(Records to use begins)

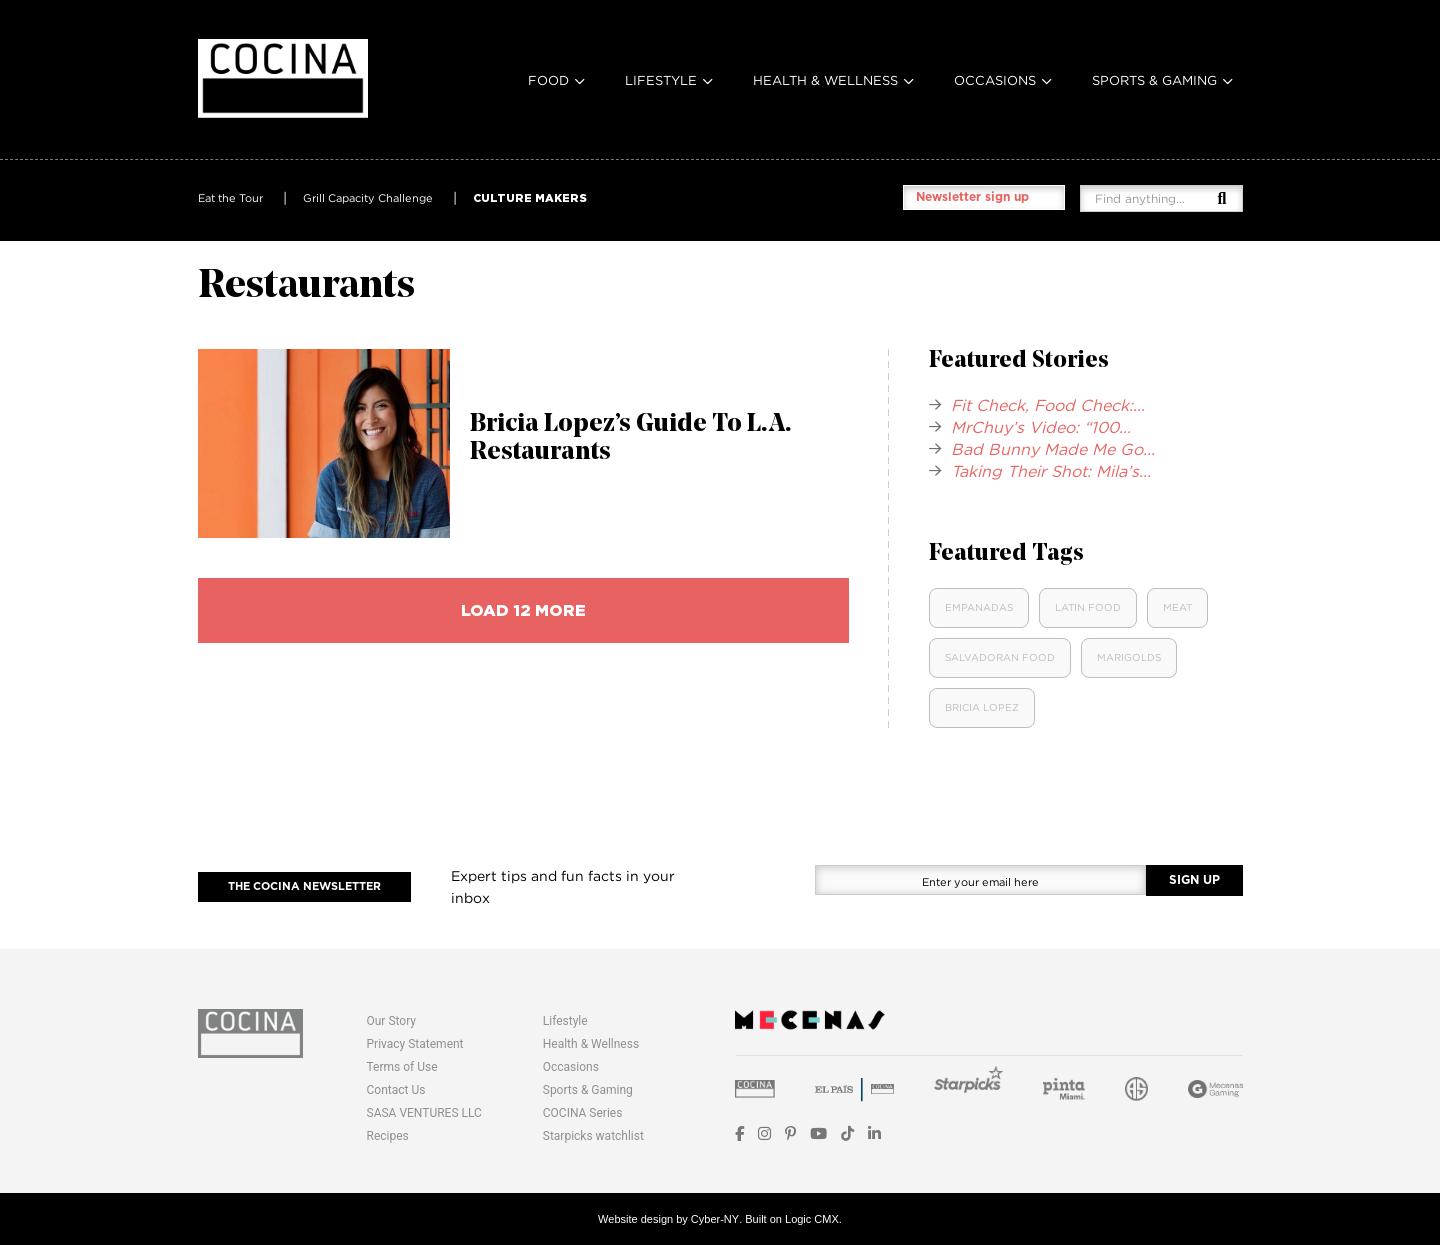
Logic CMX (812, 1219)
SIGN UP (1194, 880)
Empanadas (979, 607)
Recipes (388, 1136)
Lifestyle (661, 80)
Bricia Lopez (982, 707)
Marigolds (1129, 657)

(Records to use ends)
(Records to use begins)

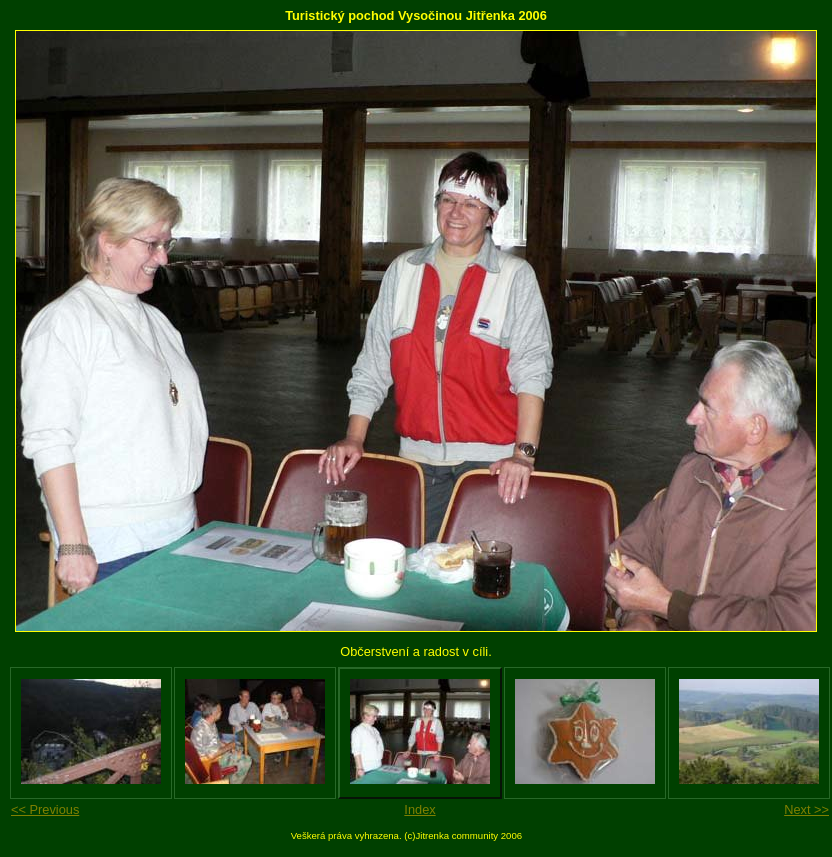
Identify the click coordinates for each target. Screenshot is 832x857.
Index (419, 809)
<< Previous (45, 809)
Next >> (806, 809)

(Records to use ends)

■ Task instructions ■
Take the records above and return, word for word, only the lines that fall from the line with "Logic CMX (812, 1219)" to the line with "Marigolds (1129, 657)", both of them included.

■ Completed exercise ■
Logic CMX (812, 1219)
SIGN UP (1194, 880)
Empanadas (979, 607)
Recipes (388, 1136)
Lifestyle (661, 80)
Bricia Lopez (982, 707)
Marigolds (1129, 657)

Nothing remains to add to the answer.